# EXERCISE AIM
All lines from the one containing "Média ajánlat" down to the one containing "2019 Magyar Oktatási", both ends included, are to be given again exactly; omit the rest of the listing below.

== RECORDS SHOWN ==

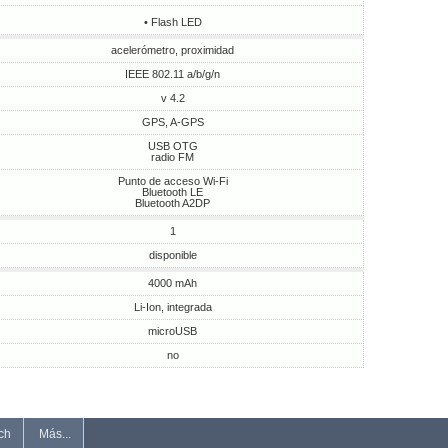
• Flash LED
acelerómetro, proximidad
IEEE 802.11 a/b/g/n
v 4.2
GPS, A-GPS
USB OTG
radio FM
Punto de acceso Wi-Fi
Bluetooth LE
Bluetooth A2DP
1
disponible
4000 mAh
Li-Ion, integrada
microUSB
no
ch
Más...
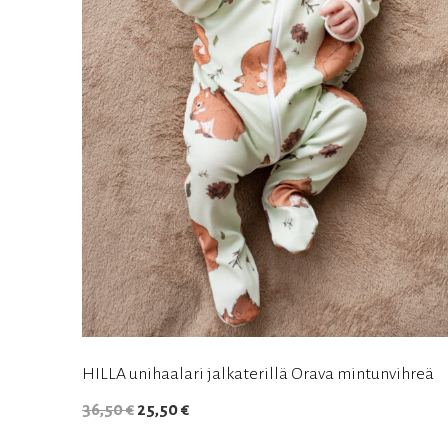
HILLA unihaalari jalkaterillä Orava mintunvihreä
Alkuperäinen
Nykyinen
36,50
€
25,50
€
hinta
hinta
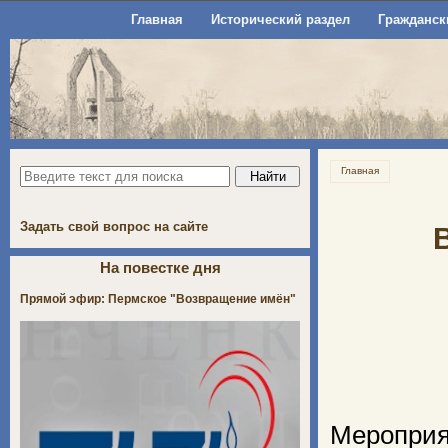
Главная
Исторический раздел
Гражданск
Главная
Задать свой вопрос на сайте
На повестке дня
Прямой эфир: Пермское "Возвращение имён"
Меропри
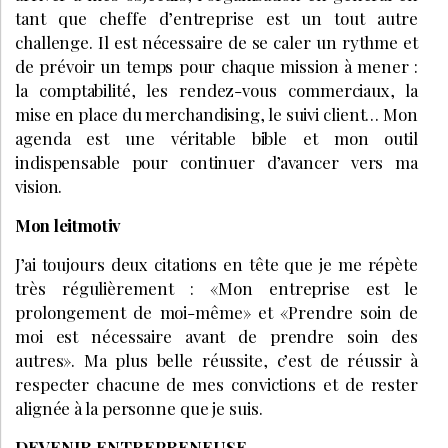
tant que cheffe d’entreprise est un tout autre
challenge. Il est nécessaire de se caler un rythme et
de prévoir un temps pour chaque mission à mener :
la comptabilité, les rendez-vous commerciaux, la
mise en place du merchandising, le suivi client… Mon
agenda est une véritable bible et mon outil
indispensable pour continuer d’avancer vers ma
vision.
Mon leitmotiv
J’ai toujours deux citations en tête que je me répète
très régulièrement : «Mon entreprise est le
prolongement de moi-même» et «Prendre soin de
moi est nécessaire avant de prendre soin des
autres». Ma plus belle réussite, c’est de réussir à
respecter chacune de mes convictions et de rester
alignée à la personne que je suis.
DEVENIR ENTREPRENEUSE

===
== RECORDS SHOWN ==

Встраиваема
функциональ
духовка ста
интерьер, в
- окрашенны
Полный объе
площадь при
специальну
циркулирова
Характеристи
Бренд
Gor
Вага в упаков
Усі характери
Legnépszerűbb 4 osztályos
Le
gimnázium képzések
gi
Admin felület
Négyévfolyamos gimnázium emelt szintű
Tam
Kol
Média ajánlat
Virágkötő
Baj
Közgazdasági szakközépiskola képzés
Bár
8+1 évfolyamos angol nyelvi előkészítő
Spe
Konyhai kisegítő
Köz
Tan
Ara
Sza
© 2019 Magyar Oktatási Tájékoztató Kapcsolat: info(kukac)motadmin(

===

# RESPONSE AREA
Média ajánlat
Virágkötő
Baj
Közgazdasági szakközépiskola képzés
Bár
8+1 évfolyamos angol nyelvi előkészítő
Spe
Konyhai kisegítő
Köz
Tan
Ara
Sza
© 2019 Magyar Oktatási Tájékoztató Kapcsolat: info(kukac)motadmin(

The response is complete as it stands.